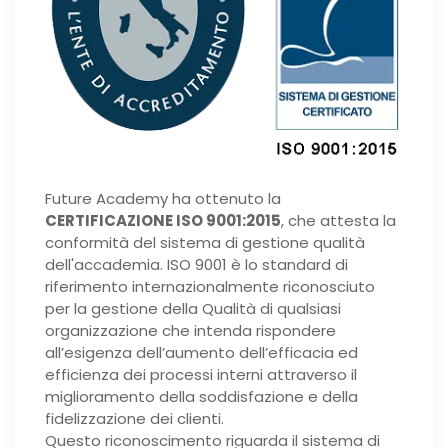
Future Academy ha ottenuto la
CERTIFICAZIONE ISO 9001:2015
, che attesta la
conformità del sistema di gestione qualità
dell'accademia. ISO 9001 è lo standard di
riferimento internazionalmente riconosciuto
per la gestione della Qualità di qualsiasi
organizzazione che intenda rispondere
all’esigenza dell’aumento dell’efficacia ed
efficienza dei processi interni attraverso il
miglioramento della soddisfazione e della
fidelizzazione dei clienti.
Questo riconoscimento riguarda il sistema di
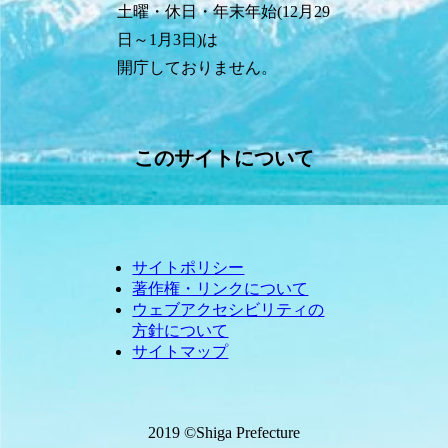
土曜・休日・年末年始(12月29
日～1月3日)は
開庁しておりません。
このサイトについて
サイトポリシー
著作権・リンクについて
ウェブアクセシビリティの
方針について
サイトマップ
2019 ©Shiga Prefecture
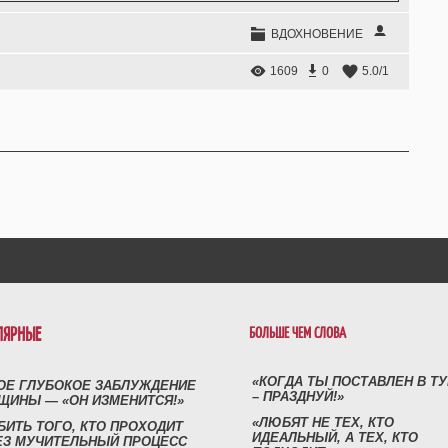
ВДОХНОВЕНИЕ
1609
0
5.0
/
1
ЛЯРНЫЕ
БОЛЬШЕ ЧЕМ СЛОВА
«КОГДА ТЫ ПОСТАВЛЕН В Т
ОЕ ГЛУБОКОЕ ЗАБЛУЖДЕНИЕ
– ПРАЗДНУЙ!»
ЩИНЫ — «ОН ИЗМЕНИТСЯ!»
«ЛЮБЯТ НЕ ТЕХ, КТО
БИТЬ ТОГО, КТО ПРОХОДИТ
ИДЕАЛЬНЫЙ, А ТЕХ, КТО
ЕЗ МУЧИТЕЛЬНЫЙ ПРОЦЕСС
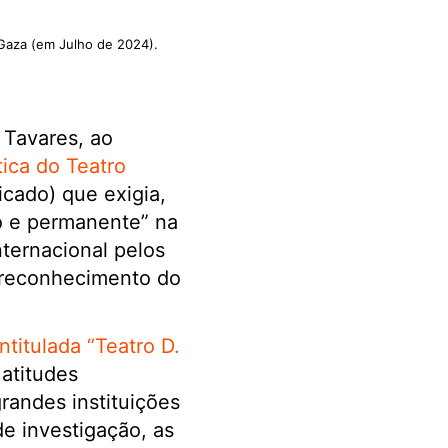
 Gaza (em Julho de 2024).
 Tavares, ao
tica do Teatro
cado) que exigia,
to e permanente” na
nternacional pelos
o reconhecimento do
ntitulada “Teatro D.
 atitudes
randes instituições
de investigação, as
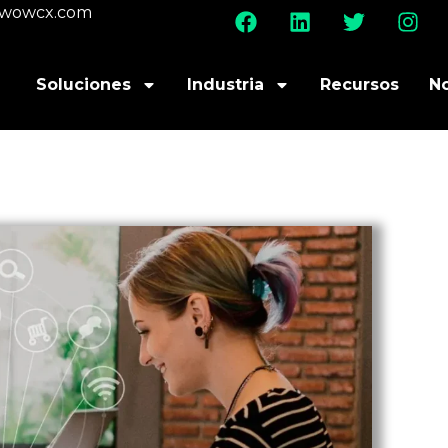
@wowcx.com
Soluciones
Industria
Recursos
N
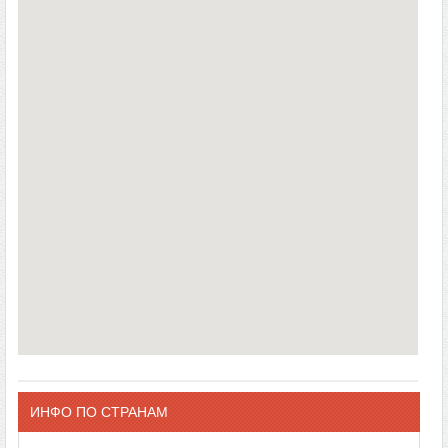
ИНФО ПО СТРАНАМ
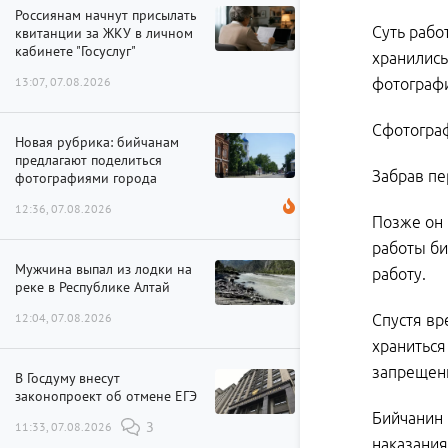
Россиянам начнут присылать
Суть рабо
квитанции за ЖКУ в личном
кабинете "Госуслуг"
хранились
13:07, 07.08.2026
фотографи
Сфотограф
Новая рубрика: бийчанам
предлагают поделиться
Забрав пе
фотографиями города
12:36, 07.08.2026
Позже он 
работы би
Мужчина выпал из лодки на
работу.
реке в Республике Алтай
12:04, 07.08.2026
Спустя вр
храниться
запрещен
В Госдуму внесут
законопроект об отмене ЕГЭ
Бийчанин 
11:33, 07.08.2026
3
наказания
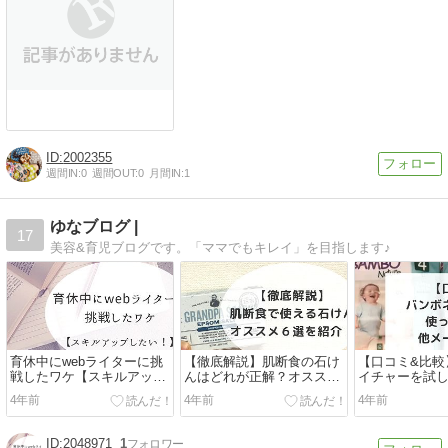
2002355
週間IN:
0
週間OUT:
0
月間IN:
1
ゆなブログ |
17
美容&育児ブログです。「ママでもキレイ」を目指します♪
育休中にwebライターに挑
【徹底解説】肌断食の石け
【口コミ&比較
戦したワケ【スキルアップ
んはどれが正解？オススメ
イチャーを試
したい】
６選を紹介
ツみたいに優
4年前
4年前
4年前
2048971
1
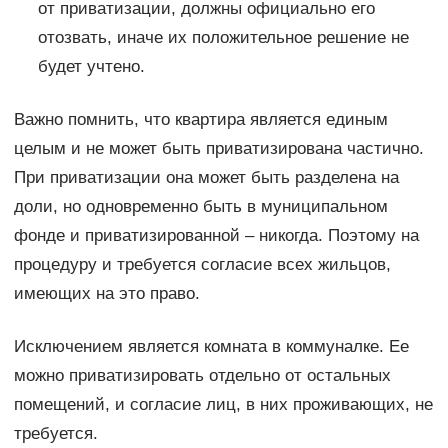
от приватизации, должны официально его
отозвать, иначе их положительное решение не
будет учтено.
Важно помнить, что квартира является единым
целым и не может быть приватизирована частично.
При приватизации она может быть разделена на
доли, но одновременно быть в муниципальном
фонде и приватизированной – никогда. Поэтому на
процедуру и требуется согласие всех жильцов,
имеющих на это право.
Исключением является комната в коммуналке. Ее
можно приватизировать отдельно от остальных
помещений, и согласие лиц, в них проживающих, не
требуется.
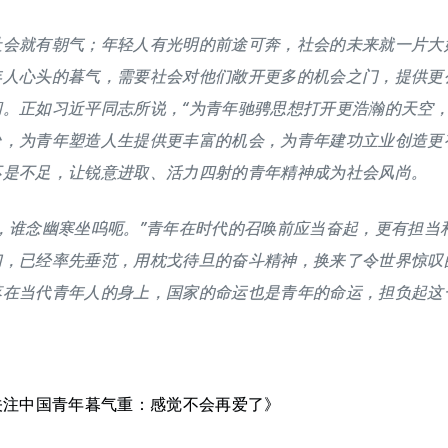
社会就有朝气；年轻人有光明的前途可奔，社会的未来就一片大
年人心头的暮气，需要社会对他们敞开更多的机会之门，提供更
间。正如习近平同志所说，“为青年驰骋思想打开更浩瀚的天空
台，为青年塑造人生提供更丰富的机会，为青年建功立业创造更
不是不足，让锐意进取、活力四射的青年精神成为社会风尚。
，谁念幽寒坐呜呃。”青年在时代的召唤前应当奋起，更有担当
们，已经率先垂范，用枕戈待旦的奋斗精神，换来了令世界惊叹
落在当代青年人的身上，国家的命运也是青年的命运，担负起这
关注中国青年暮气重：感觉不会再爱了》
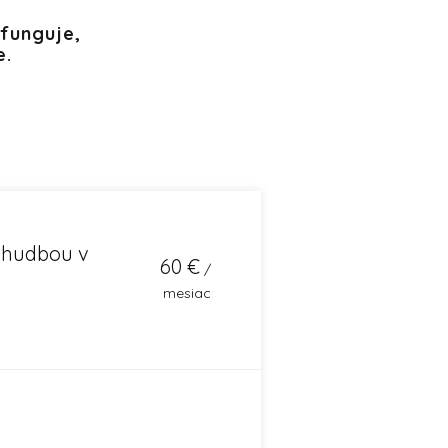
 funguje,
e.
 hudbou v
60
€
/
mesiac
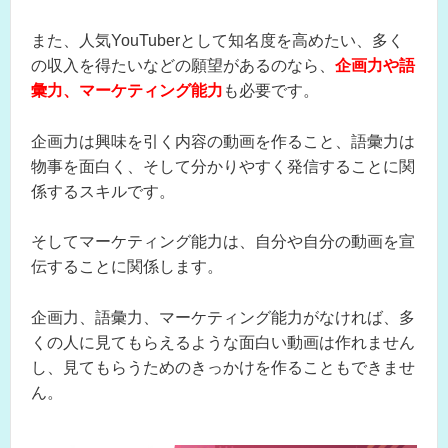
また、人気YouTuberとして知名度を高めたい、多く
の収入を得たいなどの願望があるのなら、
企画力や語
彙力、マーケティング能力
も必要です。
企画力は興味を引く内容の動画を作ること、語彙力は
物事を面白く、そして分かりやすく発信することに関
係するスキルです。
そしてマーケティング能力は、自分や自分の動画を宣
伝することに関係します。
企画力、語彙力、マーケティング能力がなければ、多
くの人に見てもらえるような面白い動画は作れません
し、見てもらうためのきっかけを作ることもできませ
ん。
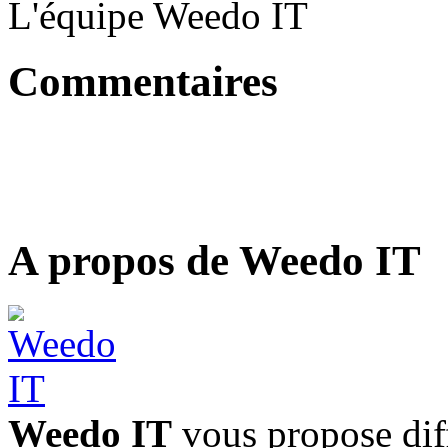
L'équipe Weedo IT
Commentaires
A propos de Weedo IT
Weedo IT
vous propose diff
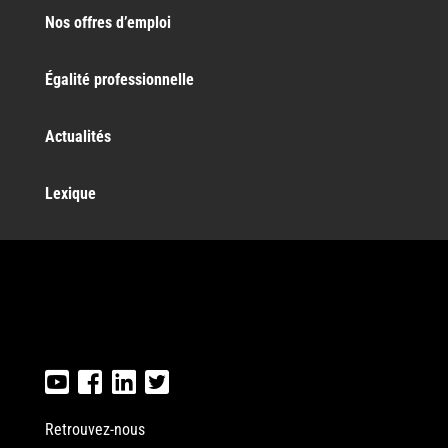
Nos offres d’emploi
Égalité professionnelle
Actualités
Lexique
Retrouvez-nous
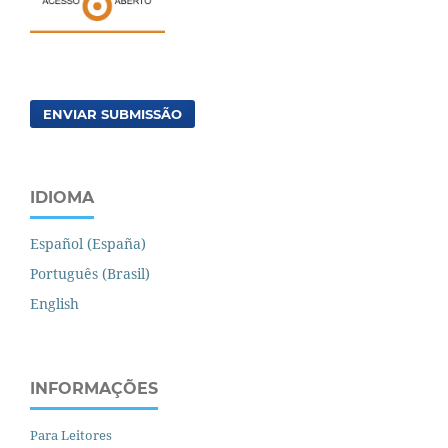
ENVIAR SUBMISSÃO
IDIOMA
Español (España)
Português (Brasil)
English
INFORMAÇÕES
Para Leitores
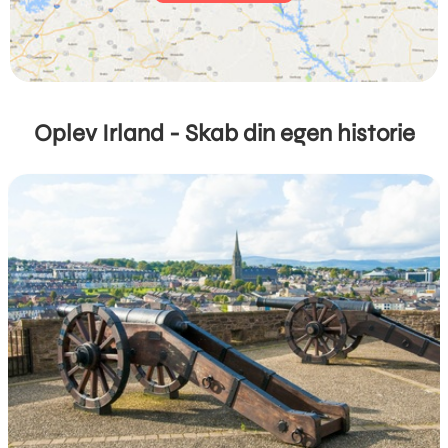
Oplev Irland - Skab din egen historie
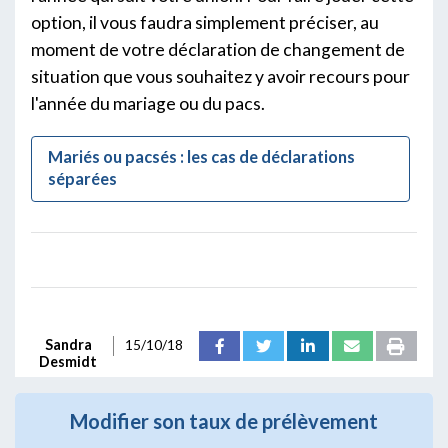
option, il vous faudra simplement préciser, au
moment de votre déclaration de changement de
situation que vous souhaitez y avoir recours pour
l'année du mariage ou du pacs.
Mariés ou pacsés : les cas de déclarations
séparées
Sandra
15/10/18
Desmidt
Modifier son taux de prélèvement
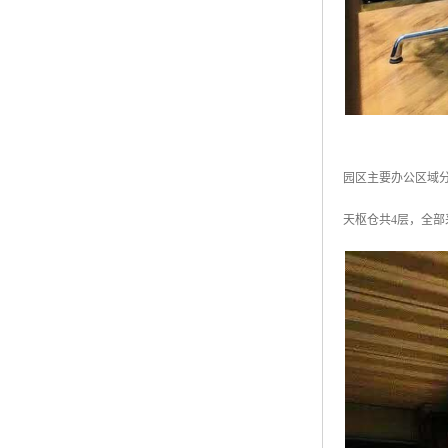
园区主要办公区域
天枢仓共4层，全部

********

> TASK GOAL
Go through the data and copy every line that includes "требуется".

> RESULT OF THE EXERCISE
процедуру и требуется согласие всех жильцов,
требуется.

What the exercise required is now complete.